I have 6 different types of platies in my 10 gallon tank and I know what each one is except for this particular one. It's the one with the blue-ish/green-sh/silver body. Thanks for your help!  Oh, and the Mickey Mouse platy next to her just had babies! I managed to save 10 and can't wait to see them grow up! Yep, I am a proud mama! lol


----------



## NatBarry (Feb 19, 2008)

I would say its a wagtail platy looking at it, could be wrong.


----------



## hXcChic22 (Dec 26, 2009)

I think that could be a "Dawn Platy". We have one ourselves 
It could also be a "Parrot Platy" otherwise known as a Variable Platy, which means it can have almost any color variation.
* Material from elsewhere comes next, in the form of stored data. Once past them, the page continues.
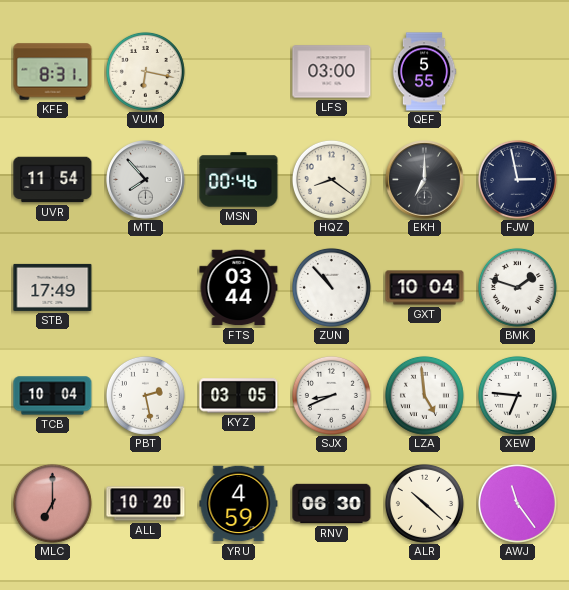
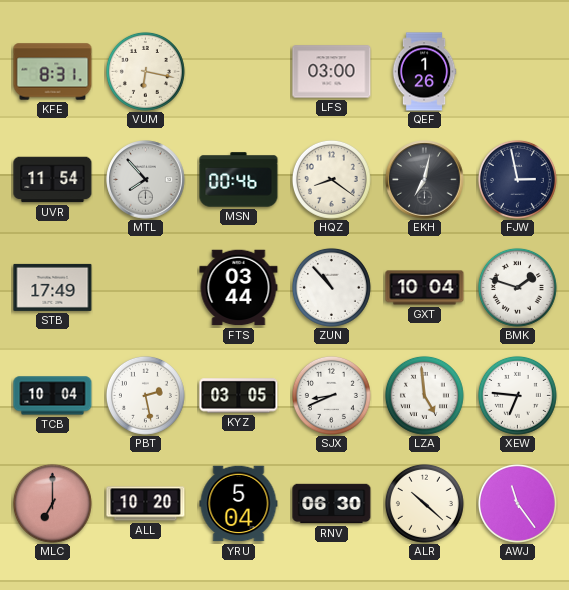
QEF: 5:55 -> 1:26
EKH: 7:00 -> 7:02
YRU: 4:59 -> 5:04
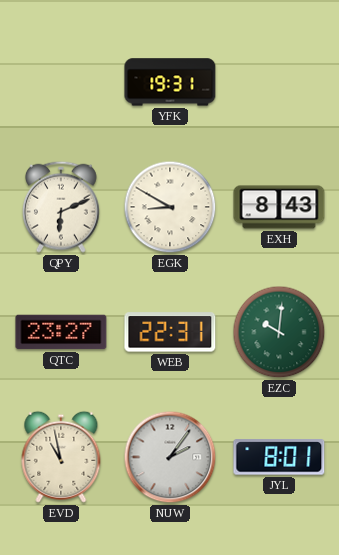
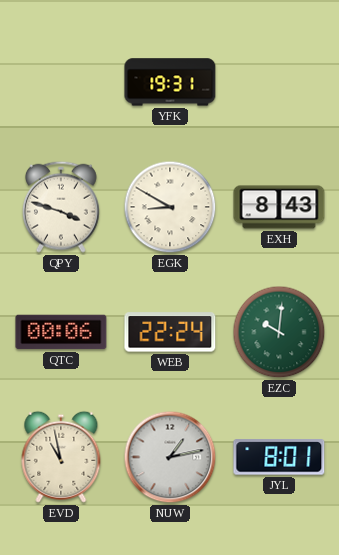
QPY: 6:11 -> 3:48
QTC: 23:27 -> 00:06
WEB: 22:31 -> 22:24
NUW: 2:06 -> 1:13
It could even be the result of a swordtail breedind with a platy and producing those spectacular colors. 
I can't seem to find a pure species platy that looks exactly like yours so it looks like you have either a hybrid or a "mutt" platy, lol


----------



## Lizard1079 (Feb 9, 2010)

Thanks guys. She is bigger than any of my other platies... she probably is a mutt, but she's definitely a pretty mutt!  I'm hoping she eventually drops fry... it would be neat to see what color variations she could produce!


----------



## hXcChic22 (Dec 26, 2009)

It's always fun to put lots of different colored livebearers together and see what happens! 
Some people are like breed purists and wouldn't llike the interbreeding but I don't see how it can hurt when it's producing new and interesting colors. After all, most of them can interebreed with swordtails and that's probably why there are so many colors today in the first place... I bet some of the ones people try to keep "pure" aren't even pure platies, probably more like a mix of swords and platies.


----------



## Lissa_678 (Mar 1, 2010)

Pretty neat colours...I want one like that! The ones I have right now are so boring.. Hopefully local fish store will have some good stock when I bring in my fry to trade.


----------



## Trillion (Feb 28, 2010)

It can't be a dawn play- they have red tails. It could be a kind i have seen called a rainbow Blue platy, but I don't remember if it had the black tail. Maybe its just a cross between a rainbow blue and a red wag (or some other cross)? Or maybe there is a variety of a rainbow blue thats a wag.


Edit: The store I was at today had some just like it that were called rainbow blue platies. I actually bought one they were so pretty!


----------